START Supplied records
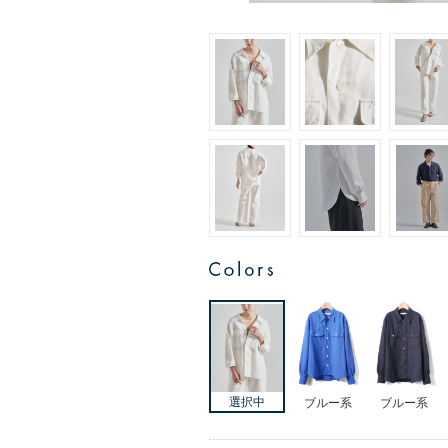
ブルー系
ブルー系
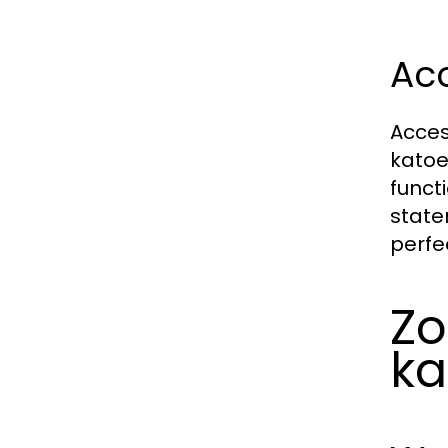
Acc
Acces
katoe
funct
state
perfe
Zo
ka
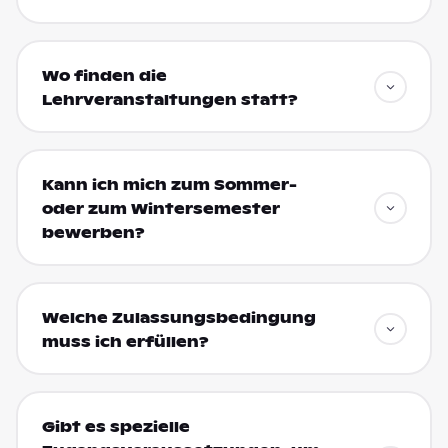
Wo finden die
Lehrveranstaltungen statt?
Kann ich mich zum Sommer-
oder zum Wintersemester
bewerben?
Welche Zulassungsbedingung
muss ich erfüllen?
Gibt es spezielle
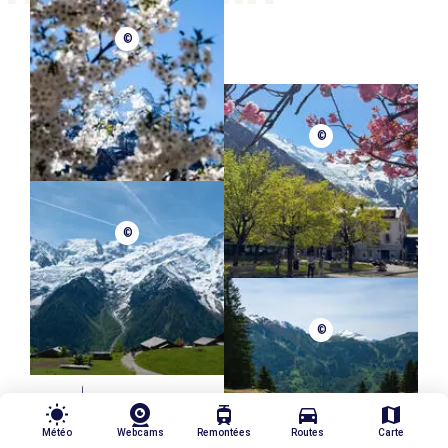
©
©
©
©
wb_sunny
tram
directions_car
map
Météo
Webcams
Remontées
Routes
Carte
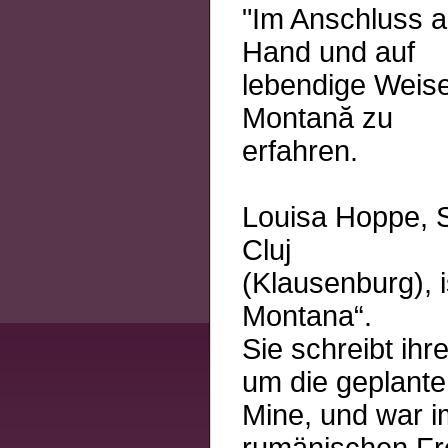
"Im Anschluss a
Hand und auf
lebendige Weise
Montană zu
erfahren.
Louisa Hoppe, S
Cluj
(Klausenburg), 
Montana“.
Sie schreibt ih
um die geplante
Mine, und war 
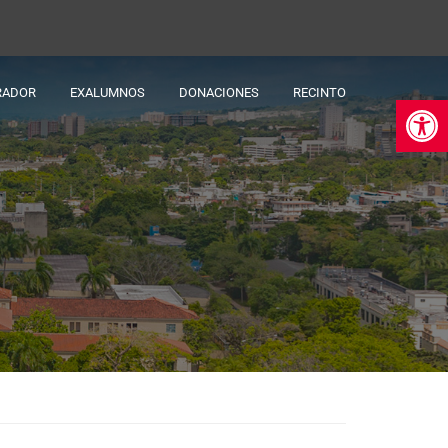
RADOR
EXALUMNOS
DONACIONES
RECINTO
Ab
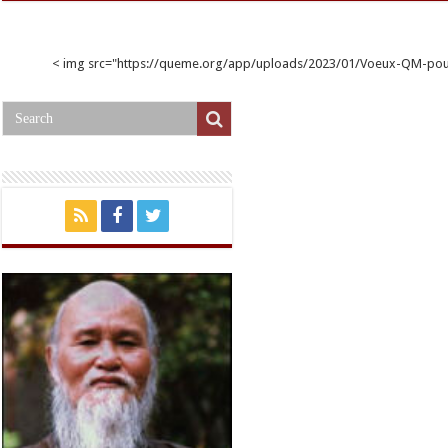
< img src="https://queme.org/app/uploads/2023/01/Voeux-QM-p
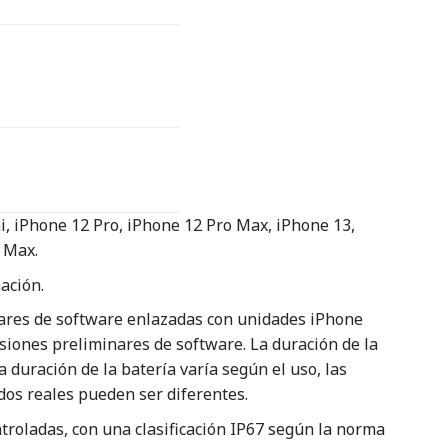
i, iPhone 12 Pro, iPhone 12 Pro Max, iPhone 13,
 Max.
ación.
ares de software enlazadas con unidades iPhone
siones preliminares de software. La duración de la
a duración de la batería varía según el uso, las
dos reales pueden ser diferentes.
ontroladas, con una clasificación IP67 según la norma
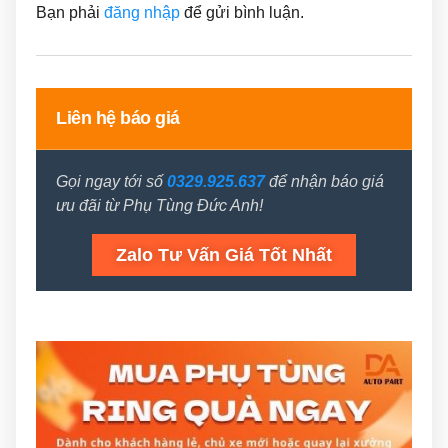
Bạn phải
đăng nhập
để gửi bình luận.
Liên hệ báo giá
Gọi ngay tới số
0329.925.637
để nhận báo giá
ưu đãi từ Phụ Tùng Đức Anh!
Zalo Tư Vấn Giá Tốt Nhất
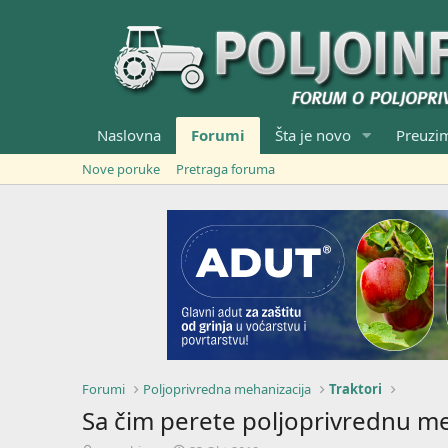
Naslovna
Forumi
Šta je novo
Preuzi
Nove poruke
Pretraga foruma
Forumi
Poljoprivredna mehanizacija
Traktori
Sa čim perete poljoprivrednu meh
END Supplied records
:: Instructions for the task ::
Which lines above carry the string "iPhone"? Copy those lines.

:: Answer box ::
i, iPhone 12 Pro, iPhone 12 Pro Max, iPhone 13,
ares de software enlazadas con unidades iPhone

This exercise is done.